Can't Find a Doctor? You're Not Alone
And one of the more intriguing efforts aims to make the customer happy. When Amber Meiwes's husband shot a nail into his leg working construction in January 2007, she remembered that a doctor down the road had just opened a practice. Shortly after she sent her husband off, the phone rang. It was the doctor, Ric Corman, saying that Steven had to go to the hospital immediately for surgery, "and by the way don't let your husband tell you he doesn't need to go." Corman checked on him every day "and met him at the office on Sunday to give him antibiotics," says Amber, who quickly switched practices herself and takes their 1- and 3-year-old daughters to Corman. She can get a same-day appointment when the kids are sick and particularly likes that the office is open Tuesday and Thursdays until 8 p.m. and on Saturdays. "Everything's about good customer service," she says.
"I wanted to do it the old way and be a small-town doc," says Corman, whose two physician assistants deal with the sore throats and runny noses, while his office staff deals with insurance preauthorizations and such. He has time to take family histories, call specialists to synchronizecare, and really get to know his patients. "These people are not only my patients; they're my neighbors and my friends." His practice is being studied as part of a two-year experiment by the American Academy of Family Physicians testing out the "patient-centered medical home," a new approach to primary care. "This stuff really works," says Terry McGeeney, president and CEO of TransforMED, the AAFP project. In the past year, commercial insurers and large employers have become interested and are working with the National Committee on Quality Assurance, which accredits hospitals, to figure out how to compensate doctors so they're rewarded rather than penalized for spending time with patients.
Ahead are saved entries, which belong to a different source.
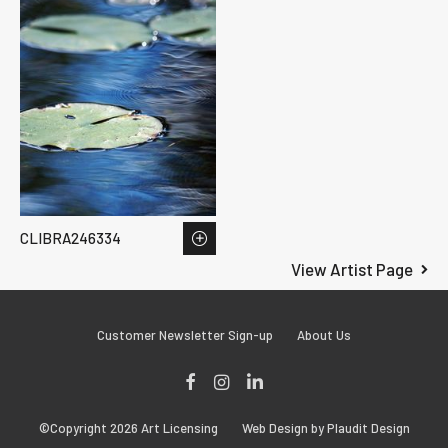
CLIBRA246334
View Artist Page
Customer Newsletter Sign-up
About Us
Facebook
Instagram
LinkedIn
©Copyright 2026 Art Licensing
Web Design by Plaudit Design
Finding a doctor. For people who don't live near a Ric Corman, perseverance and old-fashioned word of mouth remain the best hope. Most people have to rely on friends' opinions to try to figure out who's good and who's not—and on luck to find a good doctor who takes their insurance and accepts new patients. A few resources, none of them perfect, can be found here.
When friends and family ask to become patients at his practice, David Dale says he most likely will reply that he can't take on new patients. But Dale, who is in a group practice at the University of Washington (where he used to be dean of the medical school), allows that "you might get in because you're in our hospital or because people want to be nice." So, as a last resort, begging might help.